_Data provided_:

★ ★ ★ ★

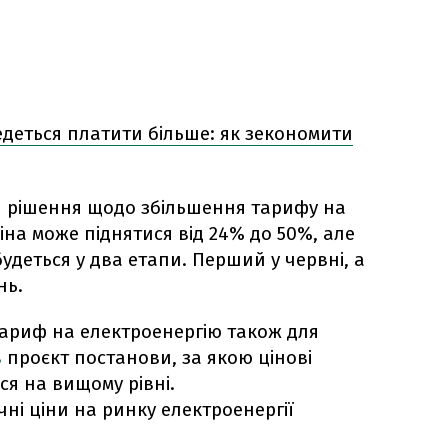
едеться платити більше: як зекономити
и
рішення щодо збільшення тарифу на
Ціна може піднятися від 24% до 50%, але
будеться у два етапи. Перший у червні, а
нь.
 тариф на електроенергію також для
в
проєкт постанови, за якою цінові
я на вищому рівні.
чні ціни на ринку електроенергії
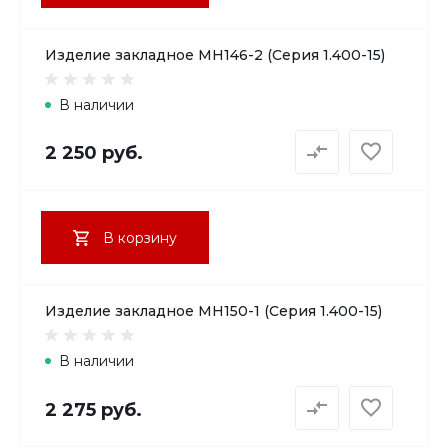
Изделие закладное МН146-2 (Серия 1.400-15)
В наличии
2 250 руб.
В корзину
Изделие закладное МН150-1 (Серия 1.400-15)
В наличии
2 275 руб.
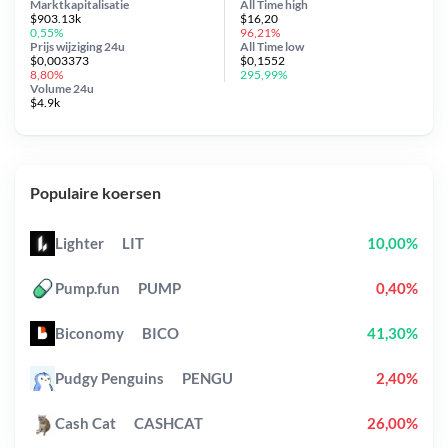
Marktkapitalisatie
All Time
high
$903.13k
$16,20
0,55%
96,21%
Prijs wijziging
24u
All Time
low
$0,003373
$0,1552
8,80%
295,99%
Volume 24u
$4.9k
Populaire koersen
Lighter
LIT
10,00%
Pump.fun
PUMP
0,40%
Biconomy
BICO
41,30%
Pudgy Penguins
PENGU
2,40%
Cash Cat
CASHCAT
26,00%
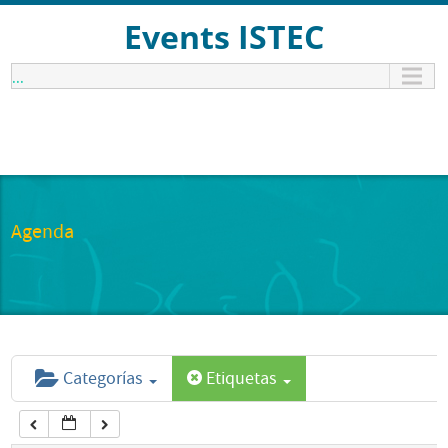
12:00 am
Events ISTEC
...
1:00 am
2:00 am
3:00 am
Agenda
4:00 am
5:00 am
Categorías
Etiquetas
6:00 am
7:00 am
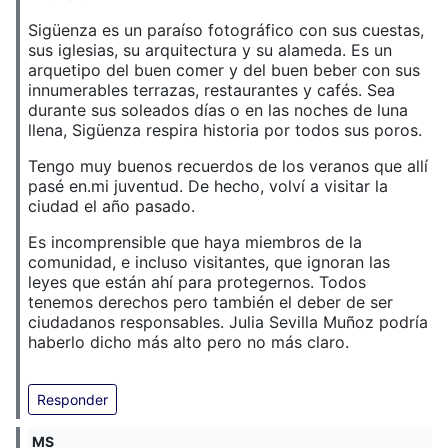
Sigüenza es un paraíso fotográfico con sus cuestas,
sus iglesias, su arquitectura y su alameda. Es un
arquetipo del buen comer y del buen beber con sus
innumerables terrazas, restaurantes y cafés. Sea
durante sus soleados días o en las noches de luna
llena, Sigüenza respira historia por todos sus poros.
Tengo muy buenos recuerdos de los veranos que allí
pasé en.mi juventud. De hecho, volví a visitar la
ciudad el año pasado.
Es incomprensible que haya miembros de la
comunidad, e incluso visitantes, que ignoran las
leyes que están ahí para protegernos. Todos
tenemos derechos pero también el deber de ser
ciudadanos responsables. Julia Sevilla Muñoz podría
haberlo dicho más alto pero no más claro.
Responder
MS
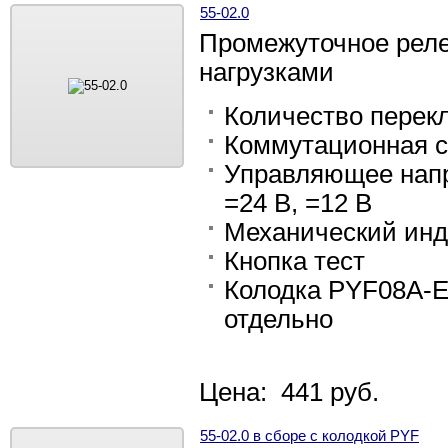
55-02.0
Промежуточное рел
нагрузками
Количество перек
Коммутационная с
Управляющее напр
=24 В, =12 В
Механический инд
Кнопка тест
Колодка PYF08A-E
отдельно
Цена: 441 руб.
55-02.0 в сборе с колодкой PYF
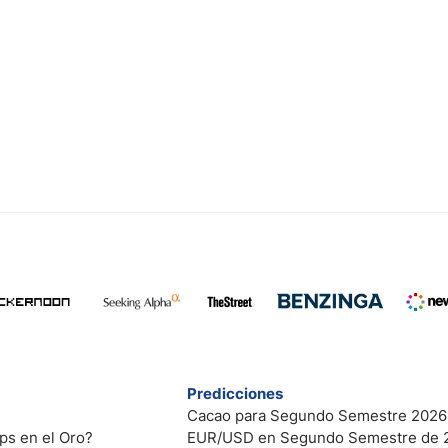
Predicciones
Cacao para Segundo Semestre 2026
ps en el Oro?
EUR/USD en Segundo Semestre de 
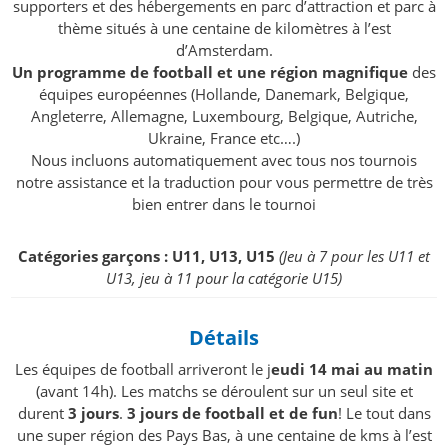
supporters et des hébergements en parc d’attraction et parc à
thème situés à une centaine de kilomètres à l’est
d’Amsterdam.
Un programme de football et une région magnifique
des
équipes européennes (Hollande, Danemark, Belgique,
Angleterre, Allemagne, Luxembourg, Belgique, Autriche,
Ukraine, France etc….)
Nous incluons automatiquement avec tous nos tournois
notre assistance et la traduction pour vous permettre de très
bien entrer dans le tournoi
Catégories garçons : U11, U13, U15
(Jeu à 7 pour les U11 et
U13, jeu à 11 pour la catégorie U15)
Détails
Les équipes de football arriveront le j
eudi 14 mai au matin
(avant 14h). Les matchs se déroulent sur un seul site et
durent
3 jours
.
3 jours de football et de fun
! Le tout dans
une super région des Pays Bas, à une centaine de kms à l’est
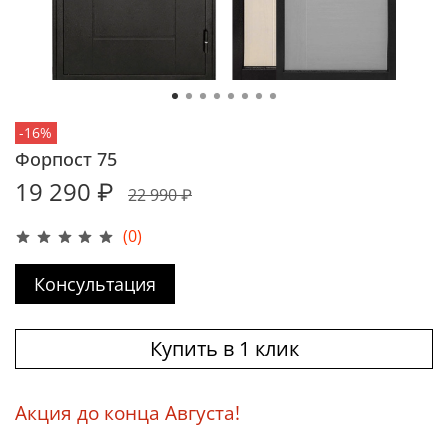
-16%
Форпост 75
19 290 ₽
22 990 ₽
(0)
Консультация
Купить в 1 клик
Акция до конца Августа!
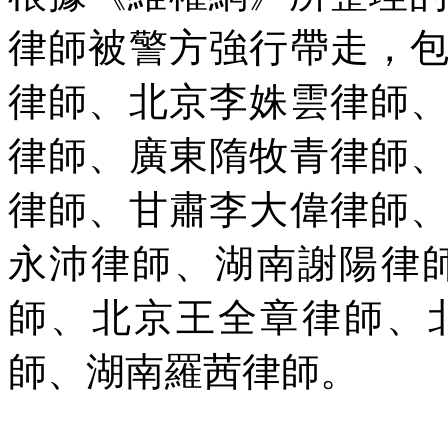
律師被警方強行帶走，
律師、北京李姝雲律師
律師、廣東隋牧青律師
律師、甘肅李大偉律師
永沛律師、湖南謝陽律
師、北京王全章律師、
師、湖南羅茜律師。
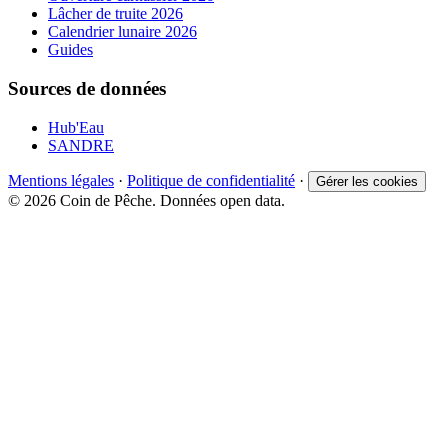
Lâcher de truite 2026
Calendrier lunaire 2026
Guides
Sources de données
Hub'Eau
SANDRE
Mentions légales
·
Politique de confidentialité
·
Gérer les cookies
© 2026 Coin de Pêche. Données open data.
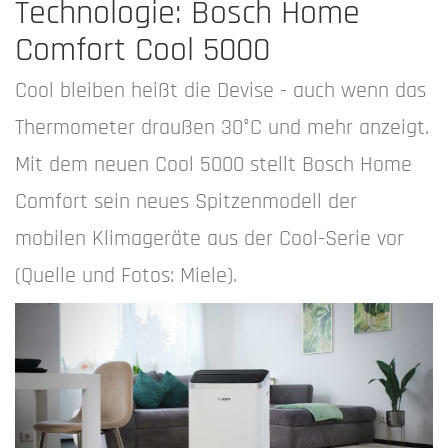
Technologie: Bosch Home
Comfort Cool 5000
Cool bleiben heißt die Devise - auch wenn das
Thermometer draußen 30°C und mehr anzeigt.
Mit dem neuen Cool 5000 stellt Bosch Home
Comfort sein neues Spitzenmodell der
mobilen Klimageräte aus der Cool-Serie vor
(Quelle und Fotos: Miele).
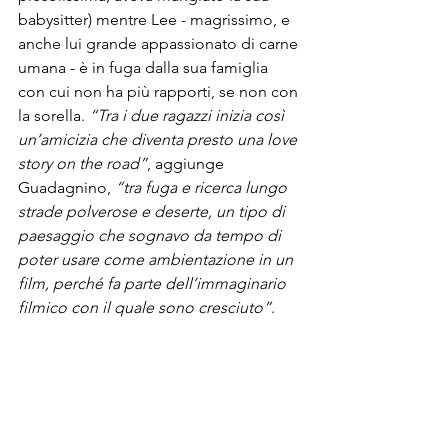
babysitter) mentre Lee - magrissimo, e 
anche lui grande appassionato di carne 
umana - è in fuga dalla sua famiglia 
con cui non ha più rapporti, se non con 
la sorella. 
“Tra i due ragazzi inizia così 
un’amicizia che diventa presto una love 
story on the road”
, aggiunge 
Guadagnino, 
“tra fuga e ricerca lungo 
strade polverose e deserte, un tipo di 
paesaggio che sognavo da tempo di 
poter usare come ambientazione in un 
film, perché fa parte dell’immaginario 
filmico con il quale sono cresciuto”
.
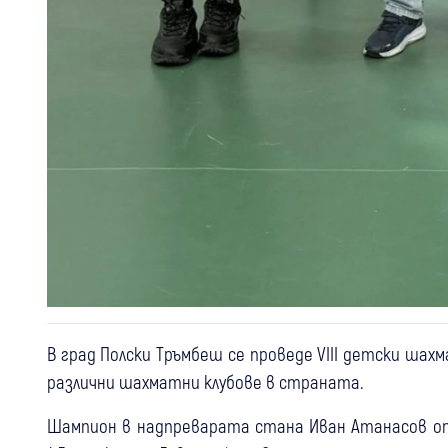
В град Полски Тръмбеш се проведе VIII детски шах
различни шахматни клубове в страната.
Шампион в надпреварата стана Иван Атанасов о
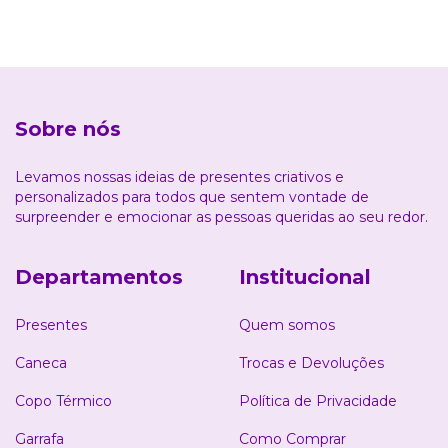
Sobre nós
Levamos nossas ideias de presentes criativos e
personalizados para todos que sentem vontade de
surpreender e emocionar as pessoas queridas ao seu redor.
Departamentos
Institucional
Presentes
Quem somos
Caneca
Trocas e Devoluções
Copo Térmico
Política de Privacidade
Garrafa
Como Comprar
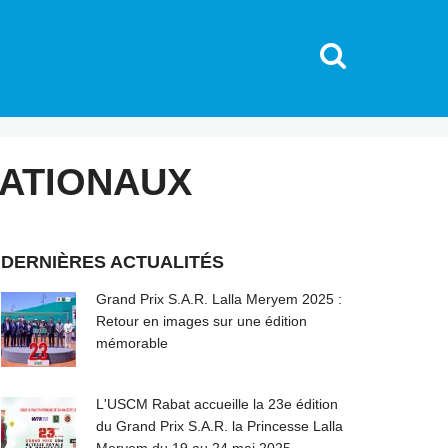
NATIONAUX
DERNIÈRES ACTUALITÉS
Grand Prix S.A.R. Lalla Meryem 2025 :
Retour en images sur une édition
mémorable
L'USCM Rabat accueille la 23e édition
du Grand Prix S.A.R. la Princesse Lalla
Meryem du 19 au 24 mai 2025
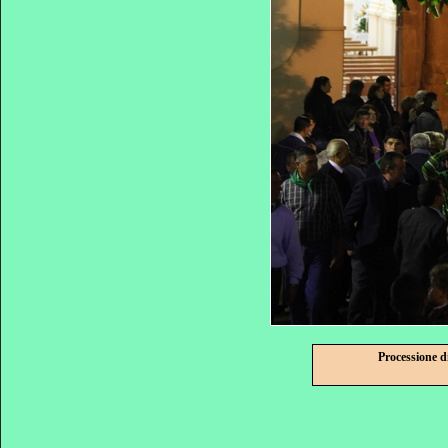
Processione d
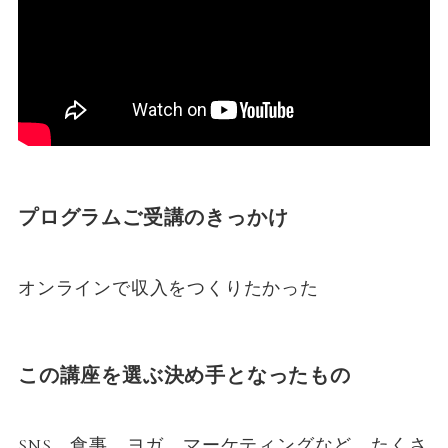
プログラムご受講のきっかけ
オンラインで収入をつくりたかった
この講座を選ぶ決め手となったもの
SNS、食事、ヨガ、マーケティングなど、たくさ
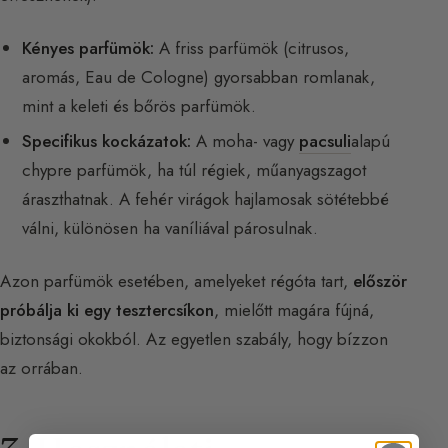
Kényes parfümök:
A friss parfümök (citrusos,
aromás, Eau de Cologne) gyorsabban romlanak,
mint a keleti és bőrös parfümök.
Specifikus kockázatok:
A moha- vagy
pacsuli
alapú
chypre parfümök, ha túl régiek, műanyagszagot
áraszthatnak. A fehér virágok hajlamosak sötétebbé
válni, különösen ha vaníliával párosulnak.
Azon parfümök esetében, amelyeket régóta tart,
először
próbálja ki egy tesztercsíkon
, mielőtt magára fújná,
biztonsági okokból. Az egyetlen szabály, hogy bízzon
az orrában.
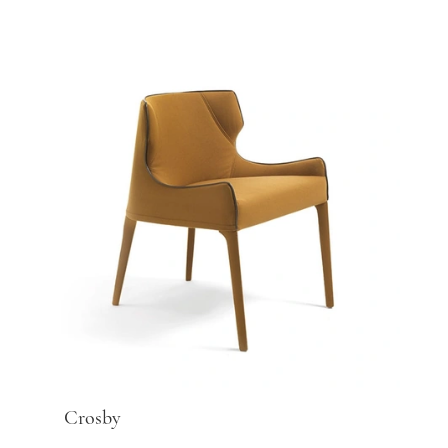
Crosby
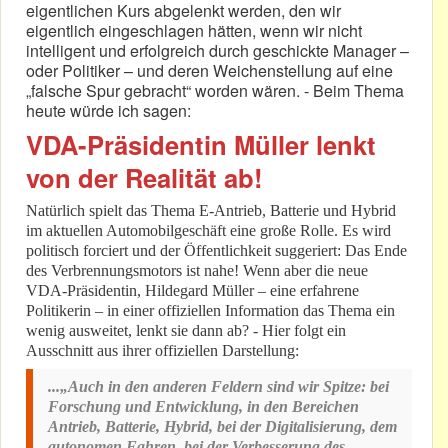
eigentlichen Kurs abgelenkt werden, den wir
eigentlich eingeschlagen hätten, wenn wir nicht
intelligent und erfolgreich durch geschickte Manager –
oder Politiker – und deren Weichenstellung auf eine
„falsche Spur gebracht“ worden wären. - Beim Thema
heute würde ich sagen:
VDA-Präsidentin Müller lenkt
von der Realität ab!
Natürlich spielt das Thema E-Antrieb, Batterie und Hybrid
im aktuellen Automobilgeschäft eine große Rolle. Es wird
politisch forciert und der Öffentlichkeit suggeriert: Das Ende
des Verbrennungsmotors ist nahe! Wenn aber die neue
VDA-Präsidentin, Hildegard Müller – eine erfahrene
Politikerin – in einer offiziellen Information das Thema ein
wenig ausweitet, lenkt sie dann ab? - Hier folgt ein
Ausschnitt aus ihrer offiziellen Darstellung:
...„Auch in den anderen Feldern sind wir Spitze: bei
Forschung und Entwicklung, in den Bereichen
Antrieb, Batterie, Hybrid, bei der Digitalisierung, dem
autonomen Fahren, bei der Verbesserung des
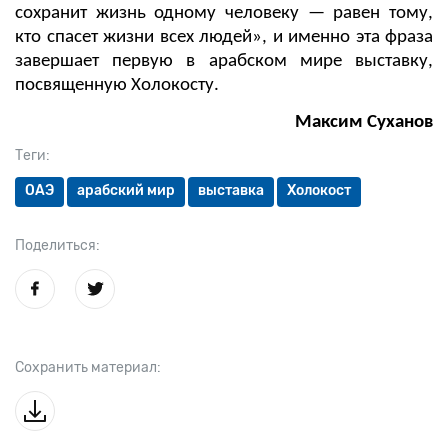
сохранит жизнь одному человеку — равен тому,
кто спасет жизни всех людей», и именно эта фраза
завершает первую в арабском мире выставку,
посвященную Холокосту.
Максим Суханов
Теги:
ОАЭ
арабский мир
выставка
Холокост
Поделиться:
Сохранить материал:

★ ★ ★ ★

_Problem to work on_: Note every line in the material with "pour" and copy it.

_Exercise response_:
notre assistance et la traduction pour vous permettre de très
(Jeu à 7 pour les U11 et
U13, jeu à 11 pour la catégorie U15)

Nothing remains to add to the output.